_Exercise objective_. Nothing outside the range is to be copied. From the entries below, reproduce exactly the lines starting at the one with "d'utilisation" and ending at the one with "auctor aliquet. Aenean sollicitudin, lorem", without pictures.

Start of Supplied entries

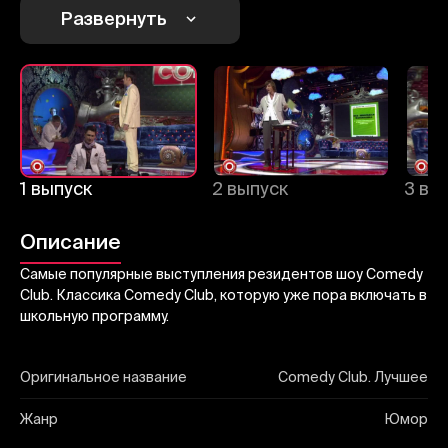
Отправить
Развернуть
1 выпуск
2 выпуск
3 вы
Описание
Самые популярные выступления резидентов шоу Comedy
Club. Классика Comedy Club, которую уже пора включать в
школьную программу.
Оригинальное название
Comedy Club. Лучшее
Жанр
Юмор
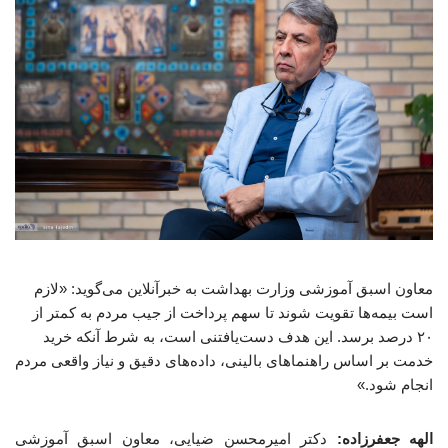
معاون اسبق آموزشی وزارت بهداشت به خبرآنلاین می‌گوید: «لازم
است بیمه‌ها تقویت شوند تا سهم پرداخت از جیب مردم به کمتر از
۲۰ درصد برسد. این هدف دست‌یافتنی است، به شرط آنکه خرید
خدمت بر اساس راهنماهای بالینی، داده‌های دقیق و نیاز واقعی مردم
انجام شود.»
الهه جعفرزاده:
دکتر امیرمحسن ضیایی، معاون اسبق آموزشی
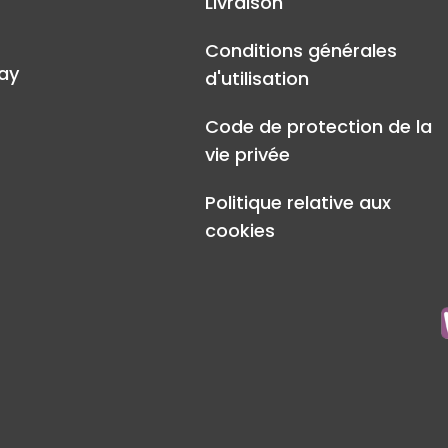
Livraison
Conditions générales
ay
d'utilisation
Code de protection de la
vie privée
Politique relative aux
cookies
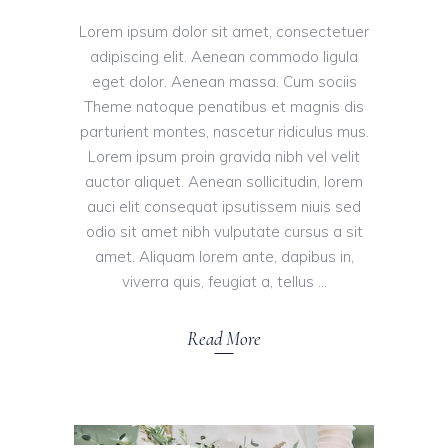
Lorem ipsum dolor sit amet, consectetuer
adipiscing elit. Aenean commodo ligula
eget dolor. Aenean massa. Cum sociis
Theme natoque penatibus et magnis dis
parturient montes, nascetur ridiculus mus.
Lorem ipsum proin gravida nibh vel velit
auctor aliquet. Aenean sollicitudin, lorem
auci elit consequat ipsutissem niuis sed
odio sit amet nibh vulputate cursus a sit
amet. Aliquam lorem ante, dapibus in,
viverra quis, feugiat a, tellus
Read More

End of Supplied entries

_Result below_.
d'utilisation
Code de protection de la
vie privée
Politique relative aux
cookies
Lorem ipsum dolor sit amet, consectetuer
adipiscing elit. Aenean commodo ligula
eget dolor. Aenean massa. Cum sociis
Theme natoque penatibus et magnis dis
parturient montes, nascetur ridiculus mus.
Lorem ipsum proin gravida nibh vel velit
auctor aliquet. Aenean sollicitudin, lorem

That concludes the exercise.